You can create a collection Akka actor and use the collection DSL by extending the CollectionActor[T] trait, where T is a ScrapingActor.

collect

def collect(collectionAction: Action)(implicit tag: ClassTag[Scraper], ac: ActorContext): Unit

It spawns an instance of the ScarpingActor specified as a type parameter under the hood. It creates a CollectionContext with a reference to the scraping actor and to the current message sender, and passes the context to the inner action:

collect {
  ctx => println(ctx.requestor, ctx.scraper) // current sender, scraping actor
}

collectUsingScraper

def collectUsingScraper(scraper: ActorRef)(collectionAction: Action)(implicit ac: ActorContext): Unit

It creates a CollectionContext with a reference to the scraping actor specified and to the current message sender, and passes the context to the inner action:

collectUsingScraper(myScrapingActor) {
  ctx => println(ctx.requestor, ctx.scraper) // current sender, scraping actor
}

askTo

def askTo(messages: Any)(implicit ec: ExecutionContext): ChainableAction1[Any]

It sends messages (using akka.pattern.ask) to the scraping actor in the collection context and passes the received messages to the inner action:

Please note: it currently handles correctly only up to 3 parameters.

askTo("say hello") {
  case "hello" => complete("thanks")
  case _ => fail
}

askTo("say hello", "say world") {
  case ("hello", "world") => complete("thanks")
  case _ => fail
}

askTo("say hello", "say world", "say bye") {
  case ("hello", "world", "bye") => complete("bye")
  case _ => fail
}

scraper

def scraper: ChainableAction1[ActorRef]

It extracts the scraper from the current contexts and passes them into the inner function:

scraper { scraper =>
  ctx => Unit
}

withScraper

def withScraper(scraper: ActorRef): ChainableAction0

It replaces the scraper of the current contexts with the ones specified and calls the inner function with the new context:

withScraper(newScraper) {
  ctx => Unit
}

notify

def notify[T](message: Any): ChainableAction0

Sends a message back to the original sender and calls the inner action:

notify("hello") {
  ctx => Unit
}

complete

def complete[T](message: Any): ActionResult

Completes the collection action by sending the specified message back to the original sender:

complete("done")

keepAlive

def keepAlive: ActionResult

Completes the collection action by not sending any message back to the original sender and keeping the scraping actor alive:

keepAlive

fail

def fail: ActionResult

Returns an Akka status failure message back to the original sender and kills the scraping actor:

fail

License

This software is licensed under the Apache 2 license, quoted below.

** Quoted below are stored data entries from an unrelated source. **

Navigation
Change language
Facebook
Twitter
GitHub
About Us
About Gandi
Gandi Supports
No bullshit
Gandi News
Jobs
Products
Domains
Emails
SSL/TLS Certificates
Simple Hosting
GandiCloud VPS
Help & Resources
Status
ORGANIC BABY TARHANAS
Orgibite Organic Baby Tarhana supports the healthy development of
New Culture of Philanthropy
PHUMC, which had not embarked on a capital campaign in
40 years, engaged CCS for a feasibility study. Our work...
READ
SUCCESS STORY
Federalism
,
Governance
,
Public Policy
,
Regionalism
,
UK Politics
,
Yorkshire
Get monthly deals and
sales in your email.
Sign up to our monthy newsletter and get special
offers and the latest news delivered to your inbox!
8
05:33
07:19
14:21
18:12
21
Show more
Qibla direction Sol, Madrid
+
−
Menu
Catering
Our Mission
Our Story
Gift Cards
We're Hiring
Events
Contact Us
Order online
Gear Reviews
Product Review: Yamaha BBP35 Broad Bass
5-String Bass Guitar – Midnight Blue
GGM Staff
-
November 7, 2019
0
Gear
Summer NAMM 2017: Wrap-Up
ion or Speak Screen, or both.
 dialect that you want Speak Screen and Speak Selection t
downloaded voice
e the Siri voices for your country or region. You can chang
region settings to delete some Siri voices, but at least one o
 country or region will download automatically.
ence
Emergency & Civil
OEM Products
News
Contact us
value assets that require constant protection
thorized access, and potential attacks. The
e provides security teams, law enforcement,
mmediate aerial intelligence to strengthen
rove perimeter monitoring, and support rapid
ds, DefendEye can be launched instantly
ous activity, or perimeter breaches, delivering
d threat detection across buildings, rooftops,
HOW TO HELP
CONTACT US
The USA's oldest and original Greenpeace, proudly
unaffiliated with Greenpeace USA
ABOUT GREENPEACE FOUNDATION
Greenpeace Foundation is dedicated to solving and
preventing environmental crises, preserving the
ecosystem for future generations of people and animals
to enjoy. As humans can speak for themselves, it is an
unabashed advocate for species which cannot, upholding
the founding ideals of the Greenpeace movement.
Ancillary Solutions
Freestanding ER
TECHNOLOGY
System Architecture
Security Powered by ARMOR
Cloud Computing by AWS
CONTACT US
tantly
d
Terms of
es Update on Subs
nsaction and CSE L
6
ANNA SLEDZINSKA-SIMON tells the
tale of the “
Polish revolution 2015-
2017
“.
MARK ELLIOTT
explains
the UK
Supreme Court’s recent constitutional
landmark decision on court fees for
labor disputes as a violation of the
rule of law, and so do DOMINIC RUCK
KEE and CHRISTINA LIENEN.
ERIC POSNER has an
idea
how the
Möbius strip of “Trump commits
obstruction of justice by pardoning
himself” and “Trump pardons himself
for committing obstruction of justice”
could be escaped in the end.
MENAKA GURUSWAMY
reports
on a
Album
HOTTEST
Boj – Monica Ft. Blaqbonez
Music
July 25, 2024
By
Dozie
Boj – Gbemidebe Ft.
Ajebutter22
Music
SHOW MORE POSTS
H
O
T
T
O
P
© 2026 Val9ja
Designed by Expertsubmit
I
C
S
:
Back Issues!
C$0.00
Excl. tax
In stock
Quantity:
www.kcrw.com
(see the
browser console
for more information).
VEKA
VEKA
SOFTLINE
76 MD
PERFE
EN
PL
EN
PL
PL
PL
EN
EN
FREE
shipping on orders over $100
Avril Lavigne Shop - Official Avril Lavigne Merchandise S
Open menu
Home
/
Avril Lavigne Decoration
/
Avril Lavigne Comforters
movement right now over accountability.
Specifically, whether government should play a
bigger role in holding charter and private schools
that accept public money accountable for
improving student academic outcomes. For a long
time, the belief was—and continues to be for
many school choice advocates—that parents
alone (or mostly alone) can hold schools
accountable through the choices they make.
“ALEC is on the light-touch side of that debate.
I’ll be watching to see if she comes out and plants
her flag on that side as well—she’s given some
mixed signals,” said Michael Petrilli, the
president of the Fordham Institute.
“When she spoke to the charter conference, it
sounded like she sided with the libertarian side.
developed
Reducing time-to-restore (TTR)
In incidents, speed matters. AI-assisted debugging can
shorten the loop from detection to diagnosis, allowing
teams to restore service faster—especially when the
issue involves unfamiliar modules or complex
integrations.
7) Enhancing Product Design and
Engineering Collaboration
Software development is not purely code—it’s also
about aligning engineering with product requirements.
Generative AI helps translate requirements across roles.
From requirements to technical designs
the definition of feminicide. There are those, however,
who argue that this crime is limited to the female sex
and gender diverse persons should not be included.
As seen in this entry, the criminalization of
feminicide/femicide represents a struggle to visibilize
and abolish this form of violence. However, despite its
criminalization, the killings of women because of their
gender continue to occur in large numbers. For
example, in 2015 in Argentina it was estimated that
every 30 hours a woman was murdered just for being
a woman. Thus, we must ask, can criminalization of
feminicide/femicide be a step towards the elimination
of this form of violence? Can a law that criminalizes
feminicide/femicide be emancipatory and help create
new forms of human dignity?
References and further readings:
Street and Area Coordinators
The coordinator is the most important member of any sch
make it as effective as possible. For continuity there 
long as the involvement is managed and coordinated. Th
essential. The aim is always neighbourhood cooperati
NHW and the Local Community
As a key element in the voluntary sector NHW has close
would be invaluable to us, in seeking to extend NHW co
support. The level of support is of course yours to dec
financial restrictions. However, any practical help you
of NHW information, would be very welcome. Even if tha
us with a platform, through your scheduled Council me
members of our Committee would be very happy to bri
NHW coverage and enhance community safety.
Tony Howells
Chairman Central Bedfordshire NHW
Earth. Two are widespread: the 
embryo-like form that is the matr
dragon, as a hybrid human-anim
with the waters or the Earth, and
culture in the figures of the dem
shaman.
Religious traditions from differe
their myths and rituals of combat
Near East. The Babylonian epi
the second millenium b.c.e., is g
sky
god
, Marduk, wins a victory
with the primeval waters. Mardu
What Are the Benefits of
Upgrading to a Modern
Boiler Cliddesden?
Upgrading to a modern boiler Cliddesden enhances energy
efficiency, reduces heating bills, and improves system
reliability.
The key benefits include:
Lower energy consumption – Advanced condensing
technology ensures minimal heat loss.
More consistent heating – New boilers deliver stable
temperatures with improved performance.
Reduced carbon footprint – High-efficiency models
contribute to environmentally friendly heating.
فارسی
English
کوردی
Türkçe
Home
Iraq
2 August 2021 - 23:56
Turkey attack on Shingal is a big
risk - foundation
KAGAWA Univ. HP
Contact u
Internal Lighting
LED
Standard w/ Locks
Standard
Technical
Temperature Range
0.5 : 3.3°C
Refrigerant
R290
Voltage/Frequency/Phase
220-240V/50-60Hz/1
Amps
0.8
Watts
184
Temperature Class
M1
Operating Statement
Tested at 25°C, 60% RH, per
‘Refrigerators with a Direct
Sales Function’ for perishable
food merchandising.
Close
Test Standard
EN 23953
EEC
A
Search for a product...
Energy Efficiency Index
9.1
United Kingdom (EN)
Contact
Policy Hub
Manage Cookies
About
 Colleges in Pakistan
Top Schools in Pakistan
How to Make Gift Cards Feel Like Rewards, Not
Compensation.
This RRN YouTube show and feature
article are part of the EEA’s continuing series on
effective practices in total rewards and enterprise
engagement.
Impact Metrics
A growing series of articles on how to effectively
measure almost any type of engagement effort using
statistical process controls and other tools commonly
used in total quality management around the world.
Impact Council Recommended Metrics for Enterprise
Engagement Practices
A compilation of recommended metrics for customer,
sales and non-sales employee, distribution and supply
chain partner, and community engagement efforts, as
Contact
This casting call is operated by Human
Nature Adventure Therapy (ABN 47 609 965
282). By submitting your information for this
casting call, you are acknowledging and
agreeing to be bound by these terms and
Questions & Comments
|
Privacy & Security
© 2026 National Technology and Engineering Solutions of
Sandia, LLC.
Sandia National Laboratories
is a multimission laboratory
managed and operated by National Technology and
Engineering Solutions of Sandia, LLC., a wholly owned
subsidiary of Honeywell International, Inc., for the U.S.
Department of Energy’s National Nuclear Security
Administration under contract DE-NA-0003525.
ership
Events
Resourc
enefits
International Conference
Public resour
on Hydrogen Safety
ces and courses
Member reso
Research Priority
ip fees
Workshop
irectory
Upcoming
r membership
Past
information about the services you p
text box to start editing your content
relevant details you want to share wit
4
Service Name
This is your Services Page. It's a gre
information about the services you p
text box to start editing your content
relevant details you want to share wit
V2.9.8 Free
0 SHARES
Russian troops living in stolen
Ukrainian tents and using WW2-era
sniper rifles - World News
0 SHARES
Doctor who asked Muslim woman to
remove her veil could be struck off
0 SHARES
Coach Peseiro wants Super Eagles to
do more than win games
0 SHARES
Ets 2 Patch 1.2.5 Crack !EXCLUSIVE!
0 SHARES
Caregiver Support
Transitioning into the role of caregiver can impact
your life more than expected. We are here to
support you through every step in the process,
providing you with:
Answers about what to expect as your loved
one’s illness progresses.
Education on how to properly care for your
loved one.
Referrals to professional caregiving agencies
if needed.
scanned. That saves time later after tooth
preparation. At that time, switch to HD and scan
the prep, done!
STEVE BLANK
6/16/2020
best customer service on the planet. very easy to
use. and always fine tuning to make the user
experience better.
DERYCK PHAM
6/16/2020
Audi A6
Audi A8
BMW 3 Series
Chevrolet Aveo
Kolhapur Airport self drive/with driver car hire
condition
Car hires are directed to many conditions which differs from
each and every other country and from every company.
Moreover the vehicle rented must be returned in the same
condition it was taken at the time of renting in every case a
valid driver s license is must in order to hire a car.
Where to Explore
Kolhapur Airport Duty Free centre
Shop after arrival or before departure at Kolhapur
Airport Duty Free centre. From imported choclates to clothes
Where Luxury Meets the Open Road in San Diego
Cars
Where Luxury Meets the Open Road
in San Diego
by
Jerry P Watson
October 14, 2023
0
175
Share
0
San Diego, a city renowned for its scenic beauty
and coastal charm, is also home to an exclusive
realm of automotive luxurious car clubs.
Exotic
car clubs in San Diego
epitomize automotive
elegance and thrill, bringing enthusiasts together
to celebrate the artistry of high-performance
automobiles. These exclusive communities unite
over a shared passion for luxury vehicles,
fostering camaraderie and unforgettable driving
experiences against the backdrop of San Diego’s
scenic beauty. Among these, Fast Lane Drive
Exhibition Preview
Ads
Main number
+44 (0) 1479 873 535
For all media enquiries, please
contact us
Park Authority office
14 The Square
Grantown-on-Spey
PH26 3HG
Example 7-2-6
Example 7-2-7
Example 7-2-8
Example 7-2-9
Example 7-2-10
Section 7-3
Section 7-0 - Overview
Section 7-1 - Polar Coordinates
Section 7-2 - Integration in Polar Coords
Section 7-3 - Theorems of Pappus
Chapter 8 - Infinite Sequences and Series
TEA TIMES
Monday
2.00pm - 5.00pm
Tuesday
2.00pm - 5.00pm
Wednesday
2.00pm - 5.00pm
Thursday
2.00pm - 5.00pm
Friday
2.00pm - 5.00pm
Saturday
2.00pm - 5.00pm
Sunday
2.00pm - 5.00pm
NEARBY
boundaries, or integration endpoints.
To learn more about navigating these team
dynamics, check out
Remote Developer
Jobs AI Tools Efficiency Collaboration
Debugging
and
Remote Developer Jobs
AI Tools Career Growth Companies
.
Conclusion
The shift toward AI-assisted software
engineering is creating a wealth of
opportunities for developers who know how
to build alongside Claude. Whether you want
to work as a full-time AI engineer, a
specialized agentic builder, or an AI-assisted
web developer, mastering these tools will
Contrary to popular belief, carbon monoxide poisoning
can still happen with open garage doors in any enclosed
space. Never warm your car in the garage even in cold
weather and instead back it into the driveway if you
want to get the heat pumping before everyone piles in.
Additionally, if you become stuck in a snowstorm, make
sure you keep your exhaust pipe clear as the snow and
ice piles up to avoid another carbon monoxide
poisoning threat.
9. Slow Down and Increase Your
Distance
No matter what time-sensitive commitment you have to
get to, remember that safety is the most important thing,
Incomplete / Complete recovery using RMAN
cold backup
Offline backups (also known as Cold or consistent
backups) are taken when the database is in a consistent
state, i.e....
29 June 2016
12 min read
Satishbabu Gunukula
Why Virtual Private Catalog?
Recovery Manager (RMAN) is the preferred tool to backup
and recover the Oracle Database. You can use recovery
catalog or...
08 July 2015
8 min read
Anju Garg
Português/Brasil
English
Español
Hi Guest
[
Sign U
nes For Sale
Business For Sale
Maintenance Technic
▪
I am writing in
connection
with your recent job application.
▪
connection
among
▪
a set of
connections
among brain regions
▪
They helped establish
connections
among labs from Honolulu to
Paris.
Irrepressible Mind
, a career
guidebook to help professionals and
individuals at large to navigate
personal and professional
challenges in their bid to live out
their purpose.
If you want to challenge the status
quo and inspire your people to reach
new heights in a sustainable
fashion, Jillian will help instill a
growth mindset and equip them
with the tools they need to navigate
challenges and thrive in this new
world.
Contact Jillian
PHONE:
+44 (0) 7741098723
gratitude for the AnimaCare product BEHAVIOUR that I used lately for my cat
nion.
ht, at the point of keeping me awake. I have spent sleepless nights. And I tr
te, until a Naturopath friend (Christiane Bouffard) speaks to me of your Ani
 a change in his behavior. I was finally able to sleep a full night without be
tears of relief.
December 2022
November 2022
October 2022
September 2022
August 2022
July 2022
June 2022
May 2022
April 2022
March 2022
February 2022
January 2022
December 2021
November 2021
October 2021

Copyright © 2014-2017 Bruno Filippone http://bfil.io

Licensed under the Apache License, Version 2.0 (the "License"); you may not use this file except in compliance with the License. You may obtain a copy of the License at

[http://www.apache.org/licenses/LICENSE-2.0]

Unless required by applicable law or agreed to in writing, software distributed under the License is distributed on an "AS IS" BASIS, WITHOUT WARRANTIES OR CONDITIONS OF ANY KIND, either express or implied. See the License for the specific language governing permissions and limitations under the License.